NASCAR star Ross Chastain’s ‘wall-ride’ came straight from a Nintendo Gamecube
Stock car driver Ross Chastain on Sunday pulled off a desperate, slingshot pass of five cars on the last lap, rocketing from 10th place to 5th in the Xfinity 500 and barely staying alive in NASCAR’s elimination playoff series. Chastain revealed to pit reporters later that the maneuver was a direct result of his Nintendo GameCube childhood.
Chastain’s pass is called a “wall ride.” Basically, the field approaches a corner and everyone slows down to take it, except for one extremely motivated jackass who deliberately rides his car up into the wall, and uses that to brake and corner his vehicle while he slingshots around the more sensible drivers. Here’s a view taken from above. The crowd’s reaction is absolutely shocking.
“I have never seen anything like that before in my life!” one of NBC’s commentators gasped on the live telecast.
It’s important to note this happened at Martinsville, Virginia which is NASCAR’s shortest track and whose nicknames — “The Paperclip” and “Half Mile of Mayhem” — speak to the necessity of such white-knuckle gambles to get a result there. You can’t really do what Chastain did at a two-mile superspeedway, in other words, simply because the corners are too long and the cars carry a lot more speed into them.

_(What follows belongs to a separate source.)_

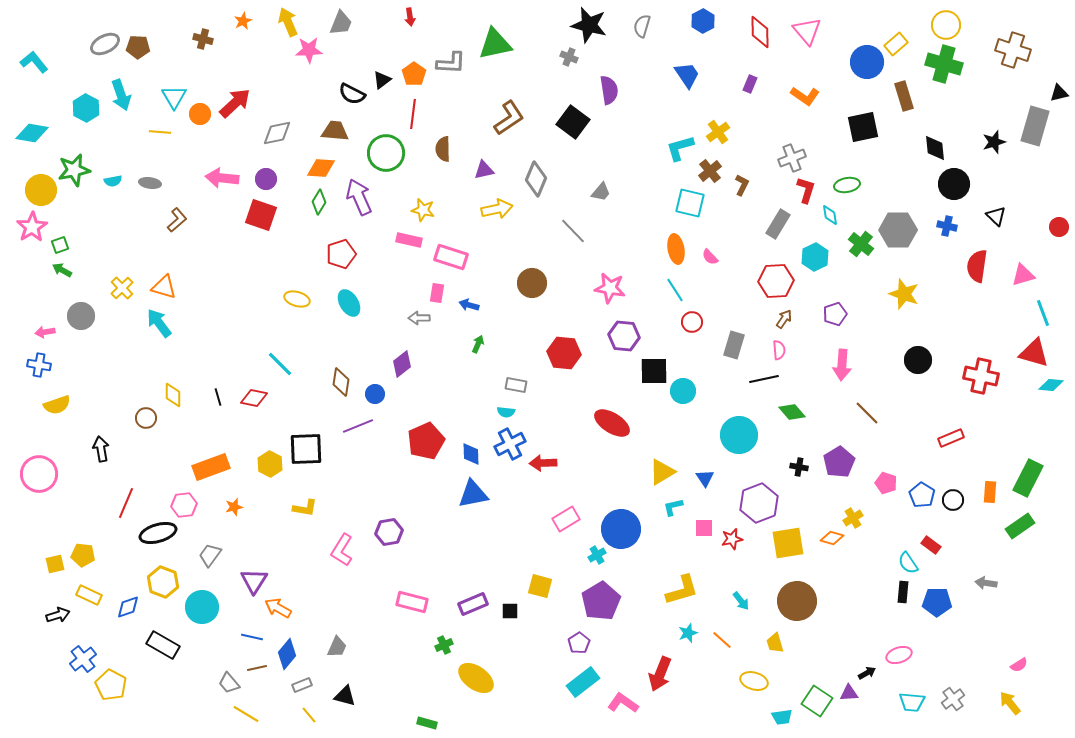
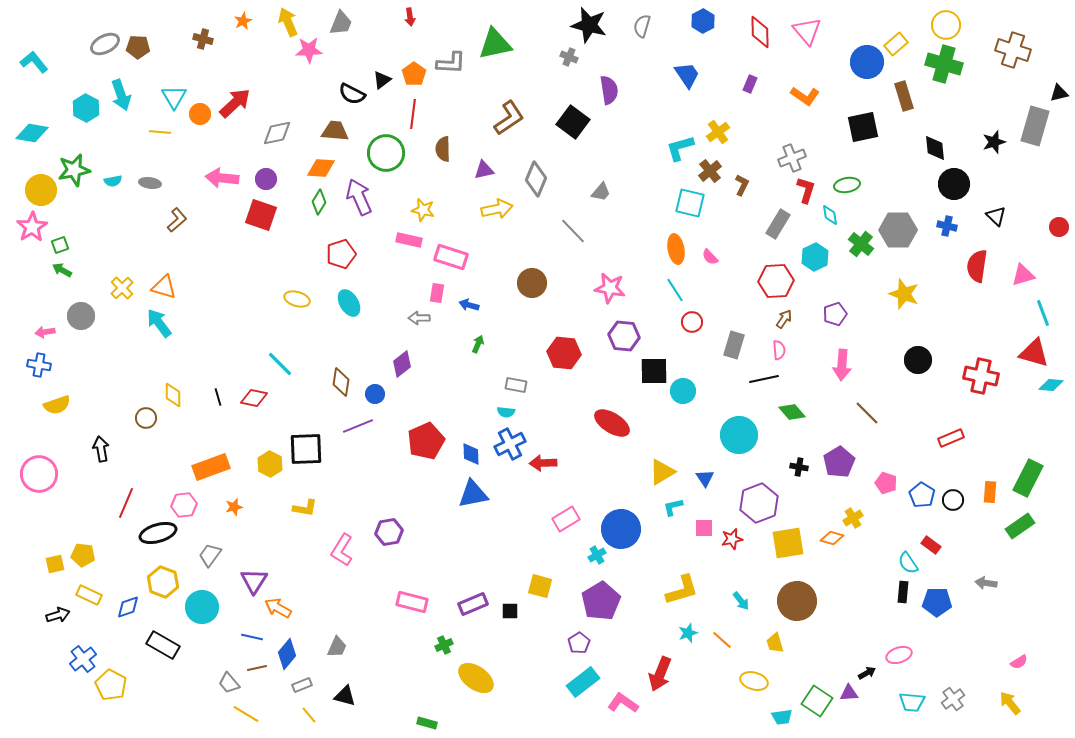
pink semicircle at (1019, 665): moved 3 px up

Chastain told NBC that “I just hoped I didn’t catch the turn four access gate” — that is, slam into a concrete divider while going flat out. “But I was willing to do it,” Chastain said. He said he “played a lot of NASCAR 2005 on GameCube” with his brother, Chad; they would have been 11 and 6 years old, respectively, when that game launched.
It is important to note that not all wall rides work in videogames. Chase Briscoe, one of the drivers mowed down by Chastain’s daring move, drily noted on social media that video game drivers can very easily catch a seam or stray chunk of wall geometry and wipe out.
However, when the wall ride works it can be so destructive that you will have to get banned from serious racing platforms such as iRacingDriver behavior in this area is closely controlled and monitored. Briscoe stated that a wall ride was possible iRacing He was given a warning about ten years back. “It for sure works on there,” he said.
Stock car racers try a lot of dangerous stuff, and so far as we know NASCAR hasn’t penalized or sanctioned Chastain for his ingenuity here. So we’ll demur on whether this stunt is unfair or actually, seriously, endangers others in the field. We do know it is eye-goggling to see a professional driver attempt something that is straight out of a video game, where in the end no one gets hurt, no one cares what happens to the car, and you can always rage-quit or restart if it doesn’t work out.
Chastain didn’t have these options. Now he’s got one of the last four berths in next weekend’s season-ending NASCAR Cup Series Championship Race at Phoenix Raceway.